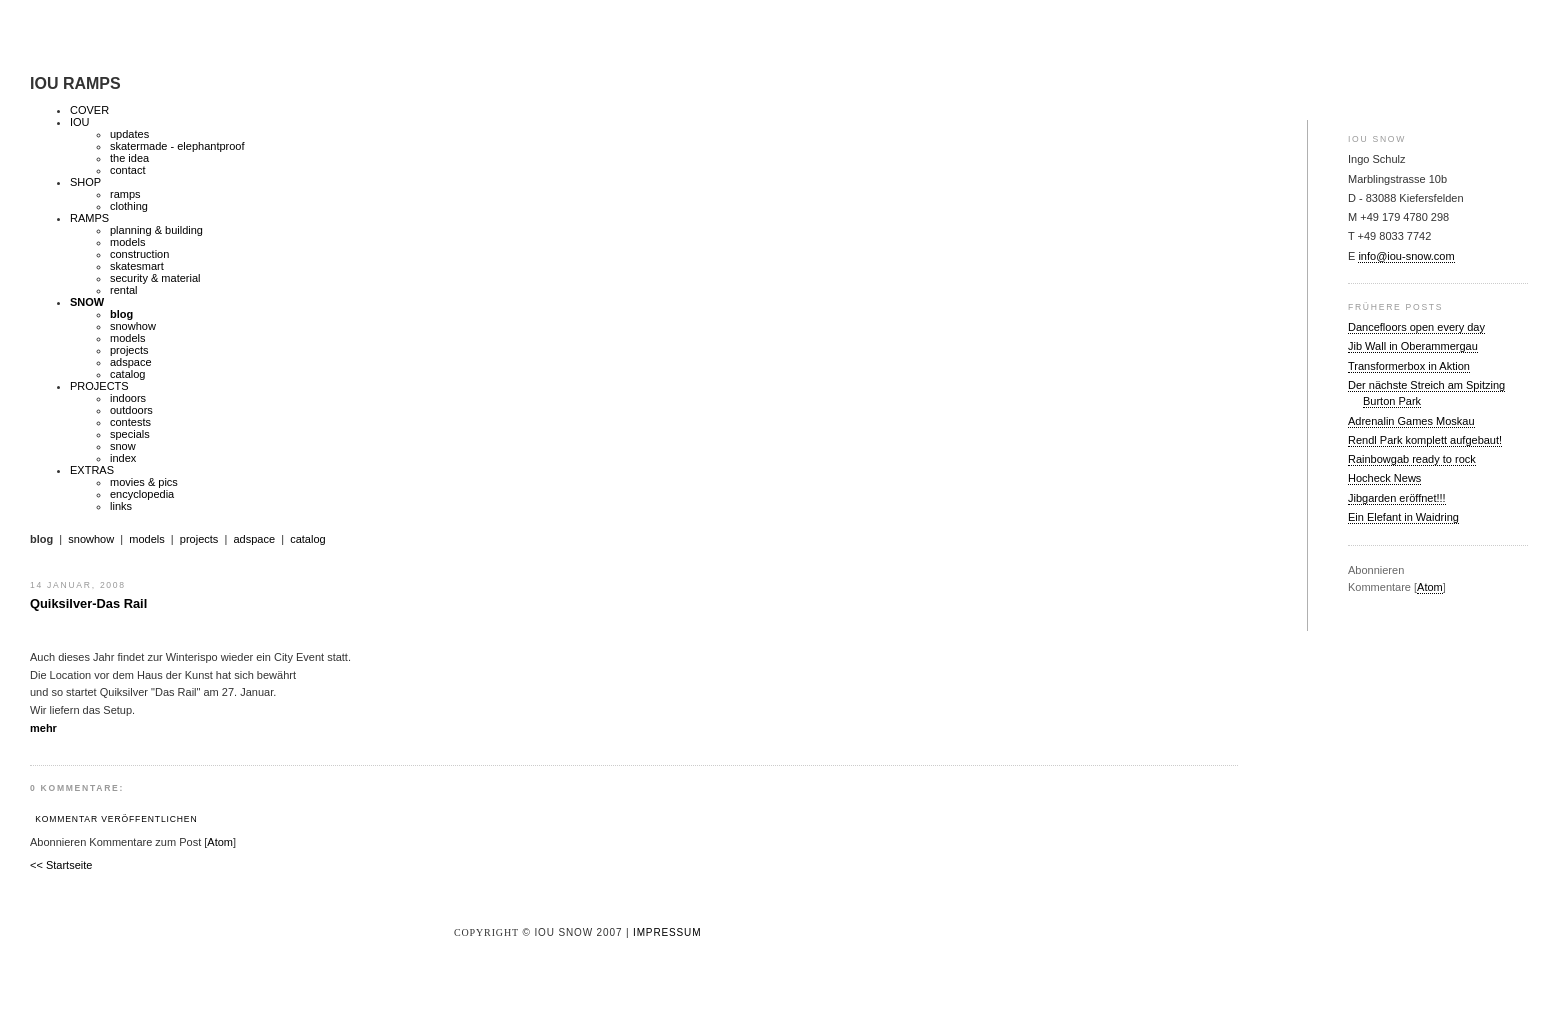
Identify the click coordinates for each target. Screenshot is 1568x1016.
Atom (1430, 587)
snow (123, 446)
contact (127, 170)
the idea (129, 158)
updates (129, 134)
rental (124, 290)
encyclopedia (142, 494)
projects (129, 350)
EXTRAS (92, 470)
* * *
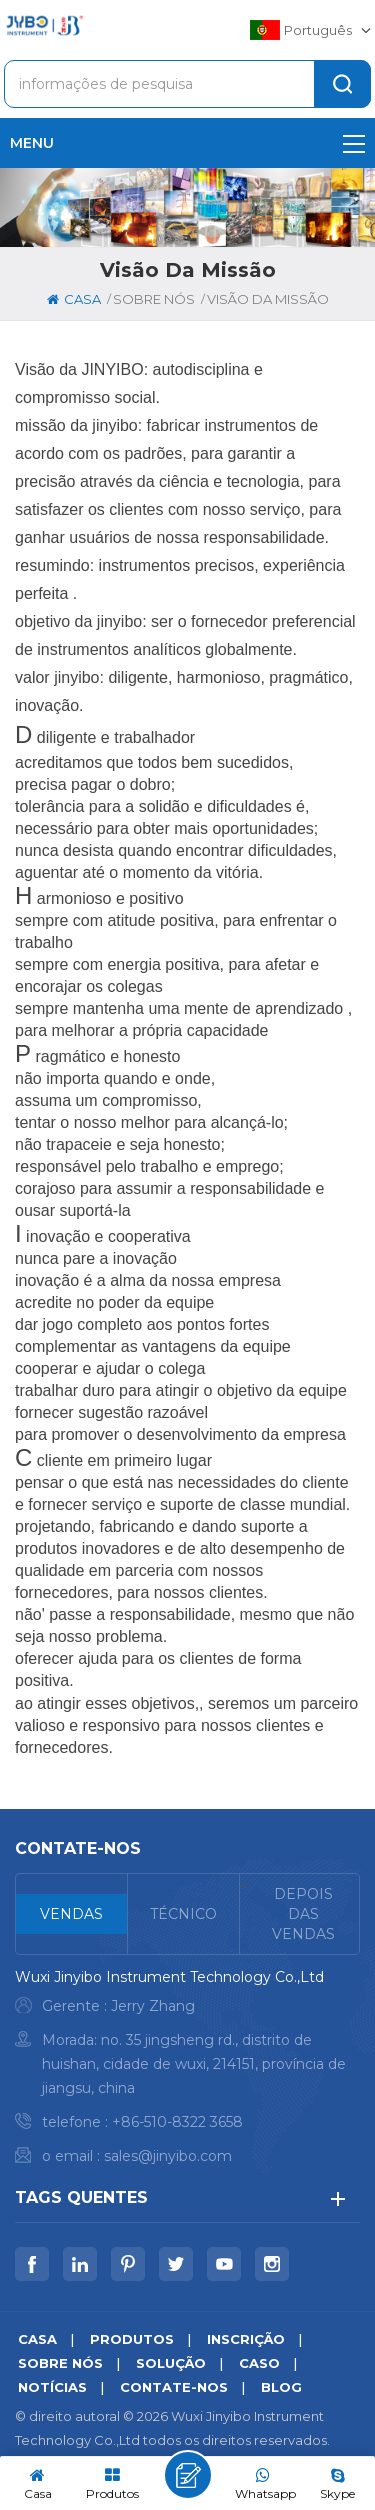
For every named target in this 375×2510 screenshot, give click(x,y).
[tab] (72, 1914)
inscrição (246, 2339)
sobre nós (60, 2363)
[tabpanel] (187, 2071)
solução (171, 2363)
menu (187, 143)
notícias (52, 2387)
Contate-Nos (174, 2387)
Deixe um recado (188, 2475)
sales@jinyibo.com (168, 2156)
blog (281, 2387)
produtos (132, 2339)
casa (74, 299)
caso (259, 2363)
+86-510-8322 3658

Activity:
Locate all lines in the listing above with the word "target" and copy them.

Answer section:
Identify the click coordinates for each target. Screenshot is 1568x1016.
For every named target in this 375×2510 screenshot, give click(x,y).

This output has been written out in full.